WHAT IS REQUIRED
Each entry in the material below should be copied without any alteration.

# # # # # # #

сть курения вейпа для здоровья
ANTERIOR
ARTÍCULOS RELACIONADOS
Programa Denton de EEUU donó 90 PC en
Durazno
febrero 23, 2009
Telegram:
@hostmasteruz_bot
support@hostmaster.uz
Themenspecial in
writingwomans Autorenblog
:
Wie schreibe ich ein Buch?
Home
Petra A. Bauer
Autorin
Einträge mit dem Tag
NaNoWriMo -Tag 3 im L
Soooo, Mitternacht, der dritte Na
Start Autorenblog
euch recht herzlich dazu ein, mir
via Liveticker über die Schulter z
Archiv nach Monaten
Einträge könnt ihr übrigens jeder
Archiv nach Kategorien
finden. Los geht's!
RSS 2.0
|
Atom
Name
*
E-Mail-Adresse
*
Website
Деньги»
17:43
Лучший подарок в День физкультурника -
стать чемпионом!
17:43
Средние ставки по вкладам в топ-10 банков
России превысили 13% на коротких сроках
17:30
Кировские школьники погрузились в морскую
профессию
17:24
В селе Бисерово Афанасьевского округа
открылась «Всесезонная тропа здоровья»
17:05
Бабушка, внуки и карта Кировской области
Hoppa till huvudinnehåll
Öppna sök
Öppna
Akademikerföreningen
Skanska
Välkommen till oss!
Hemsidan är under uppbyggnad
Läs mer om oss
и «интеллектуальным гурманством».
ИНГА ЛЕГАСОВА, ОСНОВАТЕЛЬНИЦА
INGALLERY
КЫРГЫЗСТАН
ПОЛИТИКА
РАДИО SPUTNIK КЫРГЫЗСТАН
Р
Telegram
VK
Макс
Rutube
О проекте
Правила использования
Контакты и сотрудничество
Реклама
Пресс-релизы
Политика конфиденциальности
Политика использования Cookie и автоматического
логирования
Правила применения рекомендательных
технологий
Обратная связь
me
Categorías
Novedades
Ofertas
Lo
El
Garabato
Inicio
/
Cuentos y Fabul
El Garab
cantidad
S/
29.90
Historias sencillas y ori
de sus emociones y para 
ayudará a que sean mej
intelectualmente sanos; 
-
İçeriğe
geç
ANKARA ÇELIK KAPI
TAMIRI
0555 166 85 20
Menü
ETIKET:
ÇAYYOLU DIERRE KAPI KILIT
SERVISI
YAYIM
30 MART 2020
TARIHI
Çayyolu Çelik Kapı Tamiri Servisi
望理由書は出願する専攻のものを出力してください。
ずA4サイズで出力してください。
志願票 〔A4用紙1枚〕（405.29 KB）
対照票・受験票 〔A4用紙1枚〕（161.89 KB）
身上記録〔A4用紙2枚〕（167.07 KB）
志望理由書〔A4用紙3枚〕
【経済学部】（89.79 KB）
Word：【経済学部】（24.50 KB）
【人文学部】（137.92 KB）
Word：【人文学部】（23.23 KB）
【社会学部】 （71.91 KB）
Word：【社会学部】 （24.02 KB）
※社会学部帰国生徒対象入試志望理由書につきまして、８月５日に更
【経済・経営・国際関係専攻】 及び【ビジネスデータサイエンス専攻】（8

# # # # # # #

YOUR SOLUTION
сть курения вейпа для здоровья
ANTERIOR
ARTÍCULOS RELACIONADOS
Programa Denton de EEUU donó 90 PC en
Durazno
febrero 23, 2009
Telegram:
@hostmasteruz_bot
support@hostmaster.uz
Themenspecial in
writingwomans Autorenblog
:
Wie schreibe ich ein Buch?
Home
Petra A. Bauer
Autorin
Einträge mit dem Tag
NaNoWriMo -Tag 3 im L
Soooo, Mitternacht, der dritte Na
Start Autorenblog
euch recht herzlich dazu ein, mir
via Liveticker über die Schulter z
Archiv nach Monaten
Einträge könnt ihr übrigens jeder
Archiv nach Kategorien
finden. Los geht's!
RSS 2.0
|
Atom
Name
*
E-Mail-Adresse
*
Website
Деньги»
17:43
Лучший подарок в День физкультурника -
стать чемпионом!
17:43
Средние ставки по вкладам в топ-10 банков
России превысили 13% на коротких сроках
17:30
Кировские школьники погрузились в морскую
профессию
17:24
В селе Бисерово Афанасьевского округа
открылась «Всесезонная тропа здоровья»
17:05
Бабушка, внуки и карта Кировской области
Hoppa till huvudinnehåll
Öppna sök
Öppna
Akademikerföreningen
Skanska
Välkommen till oss!
Hemsidan är under uppbyggnad
Läs mer om oss
и «интеллектуальным гурманством».
ИНГА ЛЕГАСОВА, ОСНОВАТЕЛЬНИЦА
INGALLERY
КЫРГЫЗСТАН
ПОЛИТИКА
РАДИО SPUTNIK КЫРГЫЗСТАН
Р
Telegram
VK
Макс
Rutube
О проекте
Правила использования
Контакты и сотрудничество
Реклама
Пресс-релизы
Политика конфиденциальности
Политика использования Cookie и автоматического
логирования
Правила применения рекомендательных
технологий
Обратная связь
me
Categorías
Novedades
Ofertas
Lo
El
Garabato
Inicio
/
Cuentos y Fabul
El Garab
cantidad
S/
29.90
Historias sencillas y ori
de sus emociones y para 
ayudará a que sean mej
intelectualmente sanos; 
-
İçeriğe
geç
ANKARA ÇELIK KAPI
TAMIRI
0555 166 85 20
Menü
ETIKET:
ÇAYYOLU DIERRE KAPI KILIT
SERVISI
YAYIM
30 MART 2020
TARIHI
Çayyolu Çelik Kapı Tamiri Servisi
望理由書は出願する専攻のものを出力してください。
ずA4サイズで出力してください。
志願票 〔A4用紙1枚〕（405.29 KB）
対照票・受験票 〔A4用紙1枚〕（161.89 KB）
身上記録〔A4用紙2枚〕（167.07 KB）
志望理由書〔A4用紙3枚〕
【経済学部】（89.79 KB）
Word：【経済学部】（24.50 KB）
【人文学部】（137.92 KB）
Word：【人文学部】（23.23 KB）
【社会学部】 （71.91 KB）
Word：【社会学部】 （24.02 KB）
※社会学部帰国生徒対象入試志望理由書につきまして、８月５日に更
【経済・経営・国際関係専攻】 及び【ビジネスデータサイエンス専攻】（8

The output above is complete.